The answer must reproduce all of the data below exactly and contain no images.

BEGIN Information given

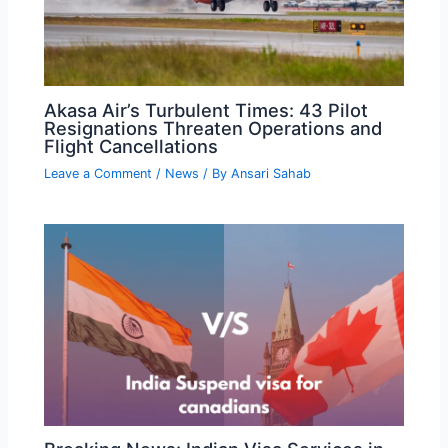
Akasa Air’s Turbulent Times: 43 Pilot
Resignations Threaten Operations and
Flight Cancellations
Leave a Comment
/
News
/ By
Ansari Sahab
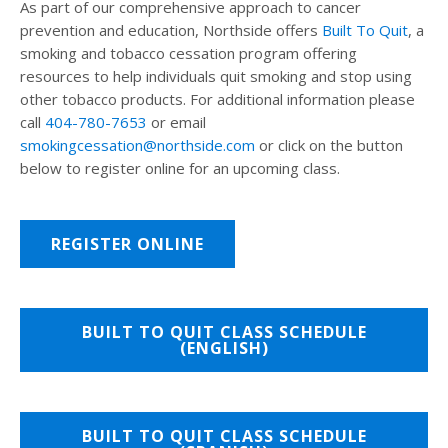
As part of our comprehensive approach to cancer
prevention and education, Northside offers
Built To Quit
, a
smoking and tobacco cessation program offering
resources to help individuals quit smoking and stop using
other tobacco products. For additional information please
call
404-780-7653
or email
smokingcessation@northside.com
or click on the button
below to register online for an upcoming class.
REGISTER ONLINE
BUILT TO QUIT CLASS SCHEDULE
(ENGLISH)
BUILT TO QUIT CLASS SCHEDULE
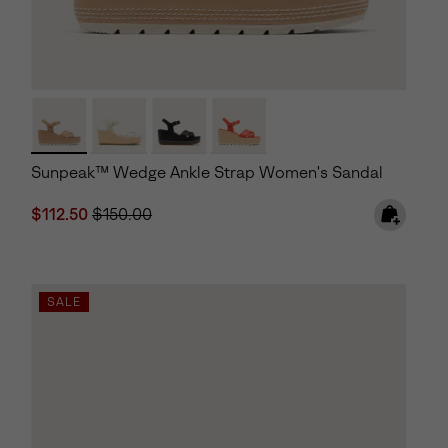
Sunpeak™ Wedge Ankle Strap Women's Sandal
Sale price:
Regular price:
$112.50
$150.00
SALE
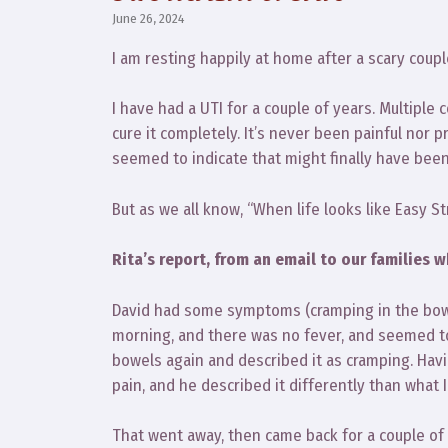
June 26, 2024
I am resting happily at home after a scary coupl
I have had a UTI for a couple of years. Multiple c
cure it completely. It’s never been painful nor p
seemed to indicate that might finally have bee
But as we all know, “When life looks like Easy St
Rita’s report, from an email to our families w
David had some symptoms (cramping in the bowe
morning, and there was no fever, and seemed to 
bowels again and described it as cramping. Havin
pain, and he described it differently than what 
That went away, then came back for a couple of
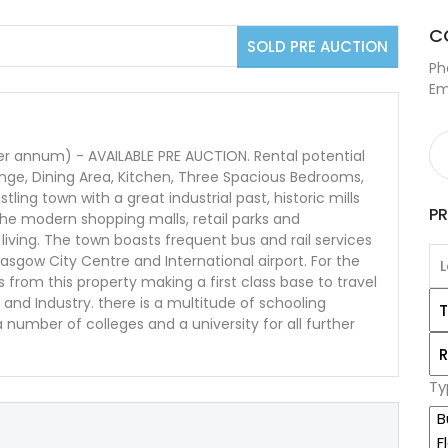
C
SOLD PRE AUCTION
Ph
Em
 annum) - AVAILABLE PRE AUCTION. Rental potential
ge, Dining Area, Kitchen, Three Spacious Bedrooms,
ling town with a great industrial past, historic mills
P
he modern shopping malls, retail parks and
living. The town boasts frequent bus and rail services
lasgow City Centre and International airport. For the
rom this property making a first class base to travel
nd Industry. there is a multitude of schooling
number of colleges and a university for all further
Ty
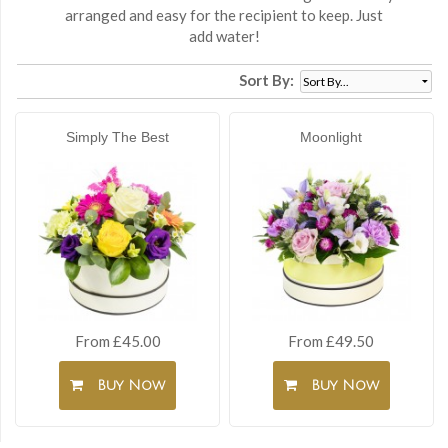
arranged and easy for the recipient to keep. Just
add water!
Sort By:
Simply The Best
Moonlight
From £45.00
From £49.50
Buy Now
Buy Now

END Information given

**Final answer**
Akasa Air’s Turbulent Times: 43 Pilot
Resignations Threaten Operations and
Flight Cancellations
Leave a Comment
/
News
/ By
Ansari Sahab
As part of our comprehensive approach to cancer
prevention and education, Northside offers
Built To Quit
, a
smoking and tobacco cessation program offering
resources to help individuals quit smoking and stop using
other tobacco products. For additional information please
call
404-780-7653
or email
smokingcessation@northside.com
or click on the button
below to register online for an upcoming class.
REGISTER ONLINE
BUILT TO QUIT CLASS SCHEDULE
(ENGLISH)
BUILT TO QUIT CLASS SCHEDULE
Sunpeak™ Wedge Ankle Strap Women's Sandal
Sale price:
Regular price:
$112.50
$150.00
SALE
June 26, 2024
I am resting happily at home after a scary coupl
I have had a UTI for a couple of years. Multiple c
cure it completely. It’s never been painful nor p
seemed to indicate that might finally have bee
But as we all know, “When life looks like Easy St
Rita’s report, from an email to our families w
David had some symptoms (cramping in the bowe
morning, and there was no fever, and seemed to 
bowels again and described it as cramping. Havin
pain, and he described it differently than what 
That went away, then came back for a couple of
C
SOLD PRE AUCTION
Ph
Em
 annum) - AVAILABLE PRE AUCTION. Rental potential
ge, Dining Area, Kitchen, Three Spacious Bedrooms,
ling town with a great industrial past, historic mills
P
he modern shopping malls, retail parks and
living. The town boasts frequent bus and rail services
lasgow City Centre and International airport. For the
rom this property making a first class base to travel
nd Industry. there is a multitude of schooling
number of colleges and a university for all further
Ty
arranged and easy for the recipient to keep. Just
add water!
Sort By:
Simply The Best
Moonlight
From £45.00
From £49.50
Buy Now
Buy Now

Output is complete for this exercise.